La lutte contre la fraude douanière s’intensifie en Haute-Garonne. En 2025, plus de 1,8 tonne de tabac et 1,7 tonne de stupéfiants ont été saisis. Les contrefaçons explosent, tout comme la vigilance face au protoxyde d’azote.
La révélation des chiffres annuels des saisies par la Direction régionale des douanes de Toulouse reste toujours un moment assez hallucinant en termes de photographie de la crapulerie en matière de trafics en tous genres. Ce vendredi 27 mars, sous les mots de son directeur régional Max Ballarin, les douanes ont encore fait part de saisies aussi significatives que dramatiques pour l’année 2025. “On a affaire à des délinquants toujours plus ingénieux, à la pointe des nouvelles technologies.

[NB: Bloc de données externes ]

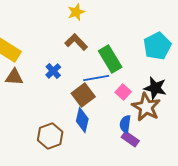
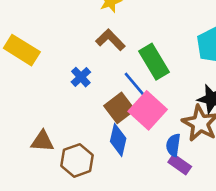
brown triangle: (14, 77) -> (42, 141), moved
blue line: (96, 78) -> (136, 86), turned 60
pink square: (123, 92) -> (148, 110), moved, size x1.8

On sait s’adapter avec nos 300 douaniers répartis sur l’ensemble du territoire de l’ex-région Midi-Pyrénées”, confie Max Ballarin.
Produits saisis sur la route, dans les épiceries, les bars à chicha, à l’aéroport aussi
Pas de surprises, c’est bien en Ariège et en Haute-Garonne que les agents des douanes continuent à ratisser le plus. Et c’est toujours la lutte contre la fraude douanière en matière de tabac qui génère les plus grosses prises. En Haute-Garonne l’an passé, 297 contentieux ont permis la saisie de 1 856 kg de tabac de contrebande, le tout pour une valeur marchande de 623 225 €. Des contrôles bien sûr effectués sur les routes (souvent frontalières d’Espagne ou d’Andorre), mais aussi dans des épiceries de nuit ou des bars à chicha, des établissements parfois marqués du sceau de l’opacité, comme à Muret où le gérant d’un bar à chicha s’est vu signifier une fermeture administrative temporaire de 180 jours. Les exemples de ce type pleuvent en 2025.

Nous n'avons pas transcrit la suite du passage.